Fujairah is already the key hub from which the UAE’s Murban oil is exported, making its way there through the 360 kilometre Abu Dhabi Crude Oil Pipeline from the Habshan onshore field in Abu Dhabi and capable of transporting 1.8 million bpd. ADNOC is also currently developing underground oil storage caverns in Fujairah that can hold 42 million barrels, including Murban, with the project expected to be completed in 2022.  According to recent statements from the Fujairah port development authorities, it may add a tenth berth shortly as part of plans to boost overall storage capacity across the site in the next three to four years.

These energy-specific developments are, in turn, foundation stones in the UAE’s broader ‘Operation 300 Billion’ plan that intends to raise the contribution of the country’s industrial sector to AED300 billion (US$81 billion) from the current AED133 billion within the next 10 years.

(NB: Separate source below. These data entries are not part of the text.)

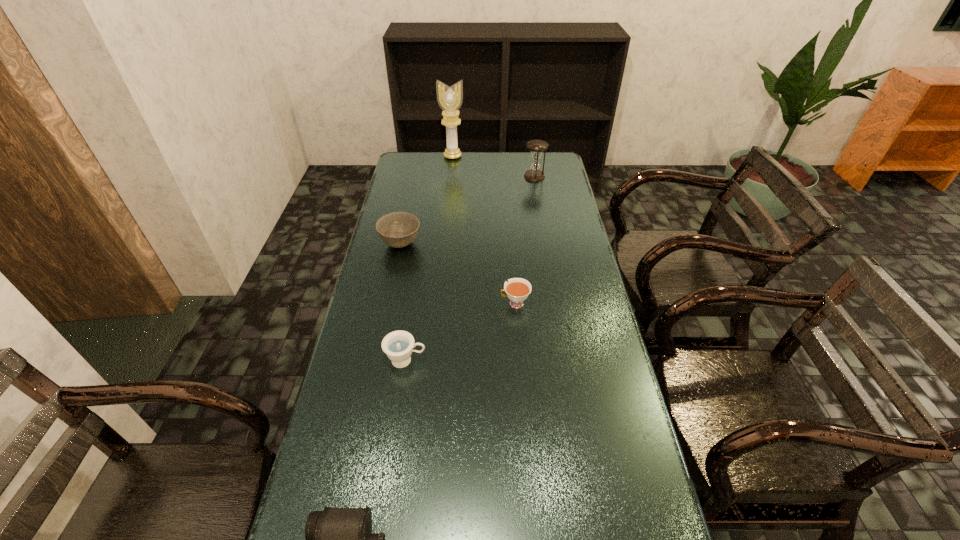 Where is `award`? This screenshot has width=960, height=540. award is located at coordinates (450, 99).

Identify the location of the tallest object. Image resolution: width=960 pixels, height=540 pixels. (450, 99).

You are a GUI agent. You are given a task and a screenshot of the screen. Output one action in this format:
    pyautogui.click(x=<x>, y=<y>)
    Task: Click on the fifth nearest object
    
    Given the screenshot: What is the action you would take?
    pyautogui.click(x=534, y=174)

Where is `hourglass`? The width and height of the screenshot is (960, 540). hourglass is located at coordinates [534, 174].

Identify the location of the third farthest object. The image size is (960, 540). tap(398, 229).

At what (x,y) coordinates should I click in order to perform the action: click on the left teacup. Please return your answer as a coordinate pair (x, y). Looking at the image, I should click on (398, 345).

Locate an element on the screen. The height and width of the screenshot is (540, 960). the nearer teacup is located at coordinates (398, 345).

The width and height of the screenshot is (960, 540). I want to click on the second object from right to left, so click(x=517, y=289).

This screenshot has width=960, height=540. In order to click on the fourth farthest object in this screenshot , I will do `click(517, 289)`.

Locate an element on the screen. vacant region located on the front-facing side of the farthest object is located at coordinates (449, 188). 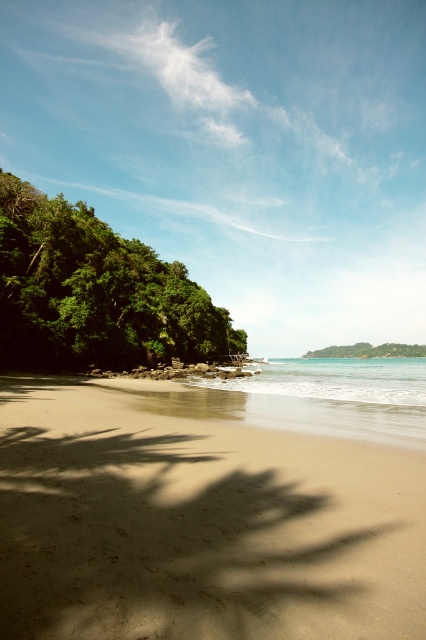 You are standing on the beach and see the green leafy tree at left and the green leafy tree at center. Which tree is closer to the ocean?

The green leafy tree at center is closer to the ocean because it is positioned to the right of the green leafy tree at left, which is further away from the shoreline.

You are standing at the center of the beach looking towards the ocean. Where is the green leafy tree at left located relative to your position?

The green leafy tree at left is located to the left side of the beach, positioned at coordinates approximately 0.458 on the x and 0.223 on the y axis, which places it to your left when facing the ocean.

You are standing on the beach and want to take a photo that includes both the green leafy tree at left and the clear blue water at center. Which object should you position closer to the edge of the frame to ensure both are fully visible?

Since the green leafy tree at left is smaller than the clear blue water at center, you should position the green leafy tree at left closer to the edge of the frame to ensure both are fully visible. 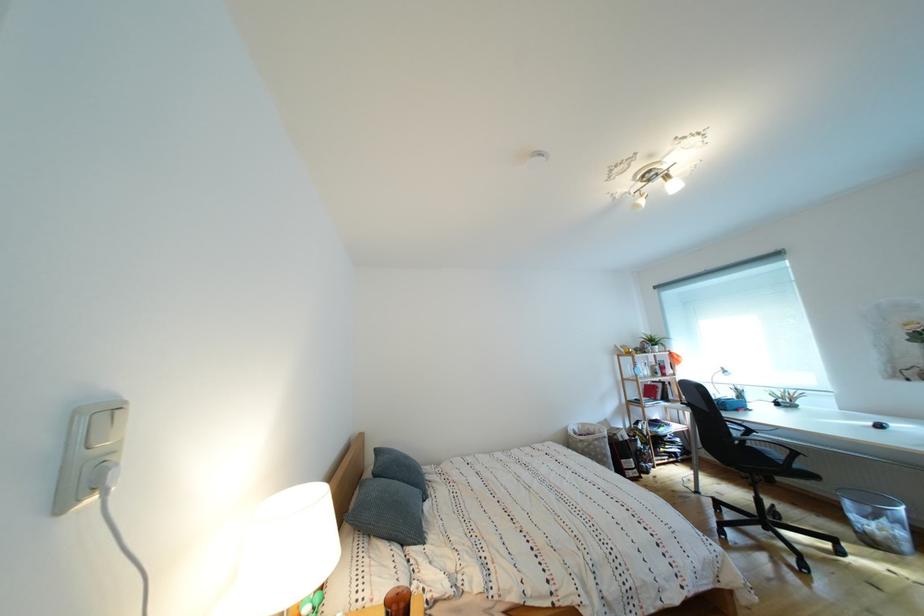 Which object does [590,442] point to?

It corresponds to the woven laundry basket in the image. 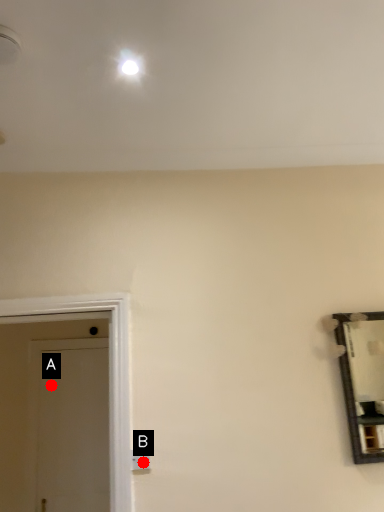 Question: Two points are circled on the image, labeled by A and B beside each circle. Which of the following is the farthest from the observer?

Choices:
 (A) A is further
 (B) B is further

Answer: (A) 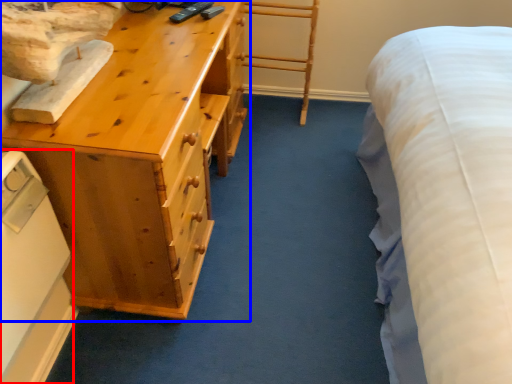 Question: Among these objects, which one is nearest to the camera, appliance (highlighted by a red box) or chest of drawers (highlighted by a blue box)?

Choices:
 (A) appliance
 (B) chest of drawers

Answer: (A) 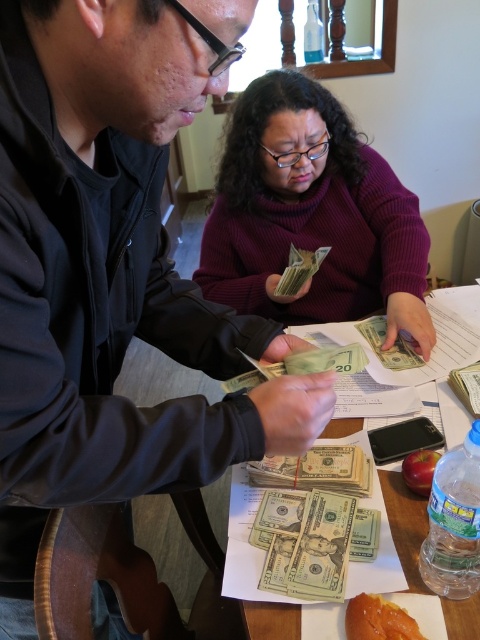 You are a fashion designer observing this scene. You need to determine which item has a smaller width between the matte black jacket at upper left and the purple turtleneck sweater at center. Which one is it?

The matte black jacket at upper left is thinner than the purple turtleneck sweater at center, so the matte black jacket at upper left has a smaller width.

Consider the image. You are a financial auditor observing the scene. You need to determine if the matte black jacket at upper left is taller than the green paper money at center. Based on the scene description, can you confirm this?

Yes, the matte black jacket at upper left is taller than the green paper money at center according to the description. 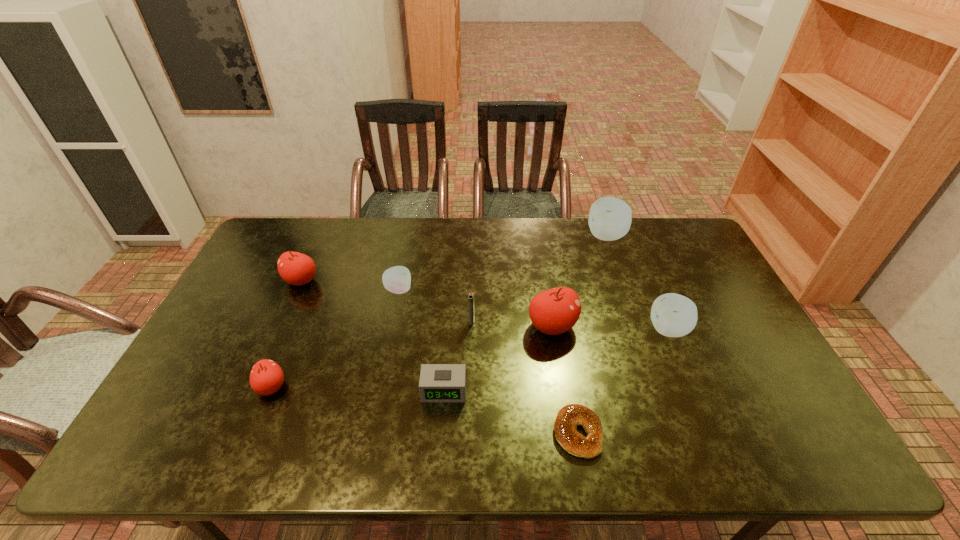 Choose which object is the eighth nearest neighbor to the smallest red apple. Please provide its 2D coordinates. Your answer should be formatted as a tuple, i.e. [(x, y)], where the tuple contains the x and y coordinates of a point satisfying the conditions above.

[(610, 218)]

The width and height of the screenshot is (960, 540). Identify the location of object that is the sixth closest one to the igniter. (295, 268).

The width and height of the screenshot is (960, 540). Identify the location of apple that can be found as the third closest to the tan bagel. (397, 279).

Locate which apple is the fifth closest to the farthest white apple. Please provide its 2D coordinates. Your answer should be formatted as a tuple, i.e. [(x, y)], where the tuple contains the x and y coordinates of a point satisfying the conditions above.

[(266, 377)]

Where is `white apple that is the closest to the second nearest white apple`? The width and height of the screenshot is (960, 540). white apple that is the closest to the second nearest white apple is located at coordinates [x=610, y=218].

This screenshot has height=540, width=960. In order to click on white apple that is the closest to the nearest white apple in this screenshot , I will do `click(610, 218)`.

Where is `the third closest red apple to the seventh object from right to left`? the third closest red apple to the seventh object from right to left is located at coordinates (555, 311).

I want to click on red apple object that ranks as the second closest to the second farthest red apple, so click(x=295, y=268).

Identify the location of free space that satisfies the following two spatial constraints: 1. on the front-facing side of the bagel; 2. on the right side of the sixth object from right to left. (442, 433).

Locate an element on the screen. free location that satisfies the following two spatial constraints: 1. on the front-facing side of the nearest object; 2. on the left side of the alarm clock is located at coordinates (442, 433). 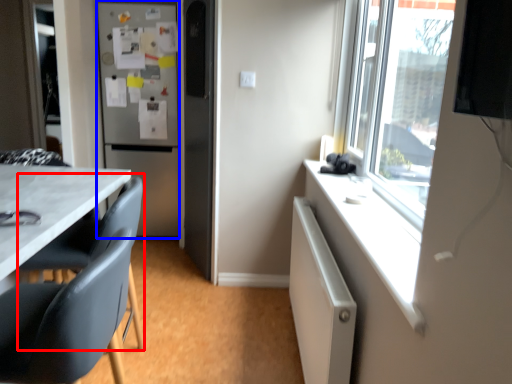 Question: Which object appears farthest to the camera in this image, swivel chair (highlighted by a red box) or refrigerator (highlighted by a blue box)?

Choices:
 (A) swivel chair
 (B) refrigerator

Answer: (B) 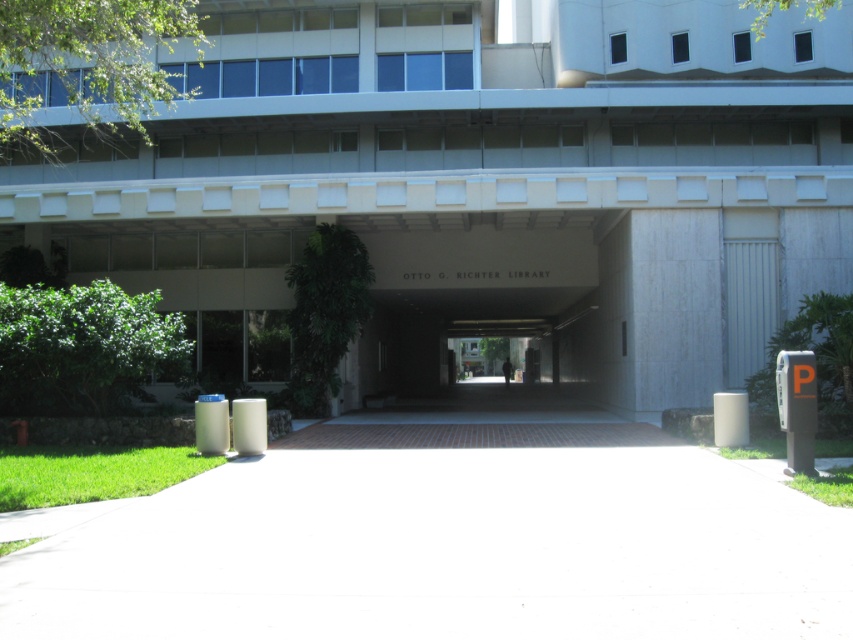 Question: Which object appears farthest from the camera in this image?

Choices:
 (A) white concrete pavement at lower center
 (B) white concrete parking garage at center

Answer: (B)

Question: Which object appears closest to the camera in this image?

Choices:
 (A) white concrete parking garage at center
 (B) white concrete pavement at lower center

Answer: (B)

Question: Does white concrete parking garage at center appear over white concrete pavement at lower center?

Choices:
 (A) yes
 (B) no

Answer: (A)

Question: Does white concrete parking garage at center appear on the right side of white concrete pavement at lower center?

Choices:
 (A) yes
 (B) no

Answer: (B)

Question: Can you confirm if white concrete parking garage at center is positioned to the right of white concrete pavement at lower center?

Choices:
 (A) no
 (B) yes

Answer: (A) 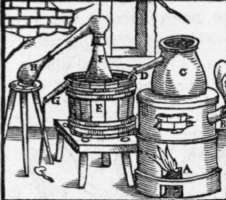 Locate an element on the screen. window frame is located at coordinates (144, 35). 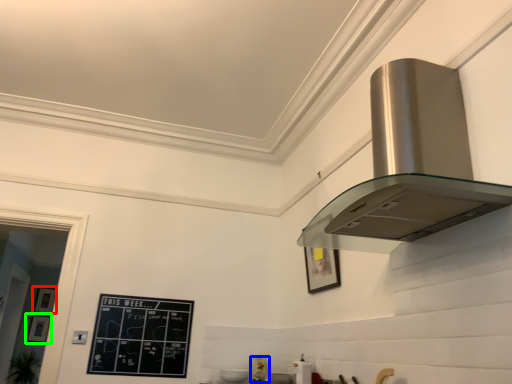 Question: Which object is positioned closest to picture frame (highlighted by a red box)? Select from appliance (highlighted by a blue box) and picture frame (highlighted by a green box).

Choices:
 (A) appliance
 (B) picture frame

Answer: (B)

This objective – itself part of the UAE’s Circular Economy Policy 2021-2031 - will be achieved in large part through the creation of 13,500 industrial companies over that period, covering the manufacturing, construction, electricity, gas, mining and quarrying sectors in the first instance.

Running in parallel with all of this are joint security initiatives with the U.S. and Israel, as analysed in depth in my new book on the global oil markets, with the latest development in this area being the defence deal signed in early December between the UAE’s defence conglomerate, Edge, and Israel Aerospace Industries (IAI). According to a statement from the two companies, they will produce ‘170 M’ advanced modular unmanned service vessels that will be usable for both commercial and military purposes, including carrying out advanced anti-submarine warfare. The new product will also be usable for intelligence, surveillance, reconnaissance, mine detection and sweeping, and as a deployment platform for certain types of aircraft, according to Edge. This follows the agreement made just after the August 2020 relationship normalisation deal that the U.S. will provide the UAE with the latest F-35 fighter planes.